### Task requirements:
Of the lines listed below, return exactly those that run from the line containing "Oeste, vi fazendas" through the line containing "esses cálculos rotineiros, especialmente", both included.

Stored data:
=== Section Start ===

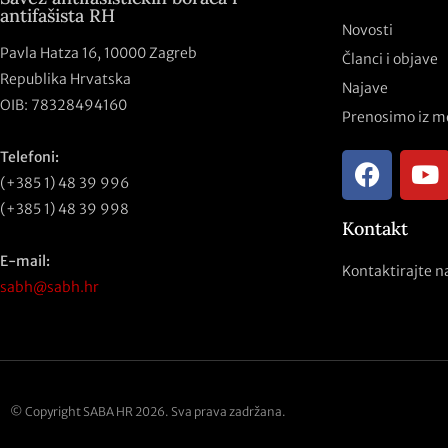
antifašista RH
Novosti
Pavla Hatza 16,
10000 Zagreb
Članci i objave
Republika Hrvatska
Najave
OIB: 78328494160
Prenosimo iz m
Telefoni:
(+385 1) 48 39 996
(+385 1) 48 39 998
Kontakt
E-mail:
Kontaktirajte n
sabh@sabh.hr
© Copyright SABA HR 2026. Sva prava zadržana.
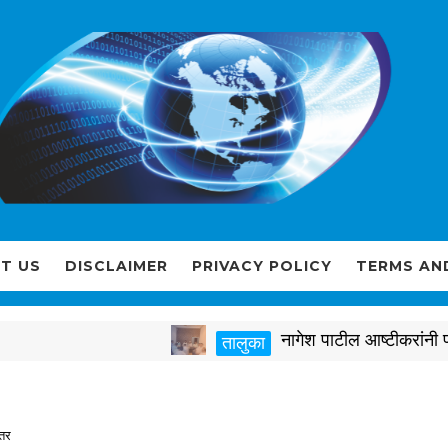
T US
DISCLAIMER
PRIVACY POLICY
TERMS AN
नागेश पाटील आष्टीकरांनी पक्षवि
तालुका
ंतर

=== Section End ===
=== Section Start ===

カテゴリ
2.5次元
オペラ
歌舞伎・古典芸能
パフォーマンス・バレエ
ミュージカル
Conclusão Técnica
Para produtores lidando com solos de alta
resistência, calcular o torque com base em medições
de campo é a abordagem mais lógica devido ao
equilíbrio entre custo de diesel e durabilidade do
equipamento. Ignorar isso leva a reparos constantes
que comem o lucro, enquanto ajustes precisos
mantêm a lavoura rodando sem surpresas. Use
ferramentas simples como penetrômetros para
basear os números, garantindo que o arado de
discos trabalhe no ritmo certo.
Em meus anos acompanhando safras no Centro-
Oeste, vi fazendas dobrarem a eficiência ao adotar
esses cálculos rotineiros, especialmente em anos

=== Section End ===
=== Section Start ===

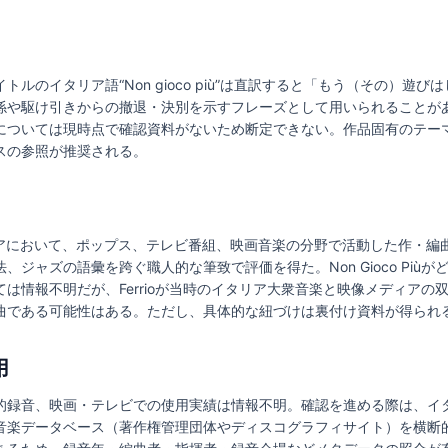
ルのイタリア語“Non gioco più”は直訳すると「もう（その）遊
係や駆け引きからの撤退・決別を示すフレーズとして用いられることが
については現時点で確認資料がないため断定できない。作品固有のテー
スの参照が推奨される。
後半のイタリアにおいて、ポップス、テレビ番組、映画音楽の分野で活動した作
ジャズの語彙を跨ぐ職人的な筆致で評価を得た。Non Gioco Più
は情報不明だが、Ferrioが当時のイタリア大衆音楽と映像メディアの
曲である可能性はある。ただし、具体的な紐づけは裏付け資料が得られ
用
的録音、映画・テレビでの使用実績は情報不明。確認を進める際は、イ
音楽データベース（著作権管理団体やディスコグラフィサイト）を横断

=== Section End ===

### Result below:
Oeste, vi fazendas dobrarem a eficiência ao adotar
esses cálculos rotineiros, especialmente em anos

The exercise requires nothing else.